“Here we
meet Augustus Berrycloth-Young - fop, flaneur, and Englishman abroad - as he
chronicles the Jazz Age from his perch atop the city that never sleeps. That
is, until his old friend Thomas Nightingale arrives, pursuing a rather
mysterious affair concerning an old saxophone - which will take Gussie from his
warm bed, to the cold shores of Long Island, and down to the jazz clubs where
music, magic, and madness haunt the shadows.”
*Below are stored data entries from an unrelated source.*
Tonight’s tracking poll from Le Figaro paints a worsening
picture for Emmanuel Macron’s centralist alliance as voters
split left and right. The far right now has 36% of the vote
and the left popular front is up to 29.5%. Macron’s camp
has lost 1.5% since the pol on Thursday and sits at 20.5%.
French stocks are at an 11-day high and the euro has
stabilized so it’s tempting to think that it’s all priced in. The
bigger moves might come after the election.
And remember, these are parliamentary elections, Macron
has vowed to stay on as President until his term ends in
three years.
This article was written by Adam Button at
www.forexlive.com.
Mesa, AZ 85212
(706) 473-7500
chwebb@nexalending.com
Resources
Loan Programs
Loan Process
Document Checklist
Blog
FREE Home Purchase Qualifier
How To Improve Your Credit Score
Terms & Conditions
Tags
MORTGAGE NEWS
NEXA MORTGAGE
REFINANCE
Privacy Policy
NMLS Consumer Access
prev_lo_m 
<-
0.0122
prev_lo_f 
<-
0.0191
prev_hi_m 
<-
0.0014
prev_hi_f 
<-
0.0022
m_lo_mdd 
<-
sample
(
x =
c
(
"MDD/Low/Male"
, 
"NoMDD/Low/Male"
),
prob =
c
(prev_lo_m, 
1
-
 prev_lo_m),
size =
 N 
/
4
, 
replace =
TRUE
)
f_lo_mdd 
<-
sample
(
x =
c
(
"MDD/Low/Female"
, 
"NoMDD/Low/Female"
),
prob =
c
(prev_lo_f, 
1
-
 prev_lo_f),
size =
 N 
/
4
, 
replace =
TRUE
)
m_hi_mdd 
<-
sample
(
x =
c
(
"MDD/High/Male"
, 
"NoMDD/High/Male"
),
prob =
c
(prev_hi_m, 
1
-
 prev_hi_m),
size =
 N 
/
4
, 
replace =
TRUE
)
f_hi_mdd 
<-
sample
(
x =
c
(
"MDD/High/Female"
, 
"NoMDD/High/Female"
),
The Masquerades of Spring is another novella
to the Rivers of London series.
As with the other ones, Peter Grant is nowhere to be found, as the book is set
in the mid 1920s.
Augustus
Berrycloth-Young (AKA Gussie) is a delightfully fun character and you can’t
help but like him from the start. He's a bit of a dandy, incredibly witty, and
very, very British. This novella gives Aaronovitch more comic license gets a
better grip on both British and American slang that caused me some ire in
Winter’s Gift.
It’s also very clear that Augustus is based on Bertie Wooster, created by P.G. Wodehouse. He’s a jazz-loving, “wizard” whose lack of insight rivals that legendary character. Still, his take on understanding opera is fairly brilliant:
"Now, I have often said that the principal difference between the musical offerings of Sissle and Blake, Gershwin and Gershwin, Rodgers and Hart, and those of the likes of Verdi, Tosca and some other bally Italian I have forgotten the name of, is that one might take one’s seat for the former with no fear that one will leave the theatre none the wiser with regards to the story. Whereas on those occasions when I have been dragged bodily to the opera, I have spent the entire show trying to work out why Man A is singing angrily at Man B while Woman C trills sadly in the corner. And to rub salt into the wound, as it were, I have the strongest feeling that everybody else in the theatre but me knows exactly what is going on."
It’s
also fun to watch a British writer take a British character and drop him in New
York of the 1920s, with its prohibitions, fancy clothes, and its brutish police
force. So while it offers no new insight into Nightingale, it doesn’t really
matter, as Augustus Berrycloth-Young makes the entire story shine. I wonder if
Aaronovitch will let us see anymore adventures of Gussie and his
manservant/lover Lucien (AKA as Lucy).